His crew. Of course he had a new crew now.
He didn’t seem to notice the flash of pain that lanced through me.
THORYN
“We hit a Consortium facility.” Now that the shock of the bond was settling in, it was a little easier to speak. “Found data on something called the Synthesis Project. Our data guy’s analysis... he thinks you were a key logistics runner. Your shipping logs are the only thing that can tell us where their main black site is.”
I could almost see her mind working, cataloging. She was running the numbers, checking her memory. “And?”
“Consortium wants them suppressed. Permanently.” I didn’t need to elaborate. She got it. She understood they didn’t suppress parking tickets. She understood what it meant if they were this desperate, that the manifests were critical. That she was critical. And expendable. I saw her expression harden. The old Maris. The survivor.
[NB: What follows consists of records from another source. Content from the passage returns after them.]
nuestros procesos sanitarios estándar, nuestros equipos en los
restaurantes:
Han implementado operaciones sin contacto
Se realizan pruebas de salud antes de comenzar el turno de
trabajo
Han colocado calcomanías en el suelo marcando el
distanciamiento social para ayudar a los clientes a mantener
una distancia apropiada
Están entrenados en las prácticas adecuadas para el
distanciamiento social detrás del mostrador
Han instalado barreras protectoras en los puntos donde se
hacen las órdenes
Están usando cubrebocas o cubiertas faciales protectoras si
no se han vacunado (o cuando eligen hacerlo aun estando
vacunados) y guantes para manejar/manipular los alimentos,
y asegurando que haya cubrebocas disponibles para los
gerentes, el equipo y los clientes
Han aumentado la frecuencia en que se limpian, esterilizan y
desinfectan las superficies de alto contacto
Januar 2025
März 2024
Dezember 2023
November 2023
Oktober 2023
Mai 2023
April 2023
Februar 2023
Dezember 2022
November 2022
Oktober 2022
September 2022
Right. Mission. Assessment. Time to report in. I pulled the encrypted comm unit from my vest pocket. Keyed in Serak’s frequency. Short-burst, tight-beam transmission. Waited for the handshake signal through layers of rock and station interference. Three seconds. Four. Connection established.
“Thoryn.” Serak’s voice crackled, distorted but recognizable. “Status.”
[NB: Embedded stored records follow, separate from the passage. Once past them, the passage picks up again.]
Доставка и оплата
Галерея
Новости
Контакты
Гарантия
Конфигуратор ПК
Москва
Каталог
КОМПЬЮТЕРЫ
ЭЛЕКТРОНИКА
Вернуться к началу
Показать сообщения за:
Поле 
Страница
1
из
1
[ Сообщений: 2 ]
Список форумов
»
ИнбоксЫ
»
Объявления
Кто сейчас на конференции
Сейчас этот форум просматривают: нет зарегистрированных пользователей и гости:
“Contact made.” I kept my voice low. “Compromised. Station’s thick with contractors. Heavy armament.”
“Understood. Hostile count?”
“Seven down in initial contact. An ally reported twenty-plus reinforcements converging.” I glanced at Maris. “We evaded. Currently secure, location unknown to hostiles.”
“Diversions are active,” Serak confirmed. “Zevik is disrupting traffic control near the main docking hub. Ressh and Alix are probing their network security. Estimate four hours maximum before Core assets deploy sector-level containment. Move fast. Keep her alive.”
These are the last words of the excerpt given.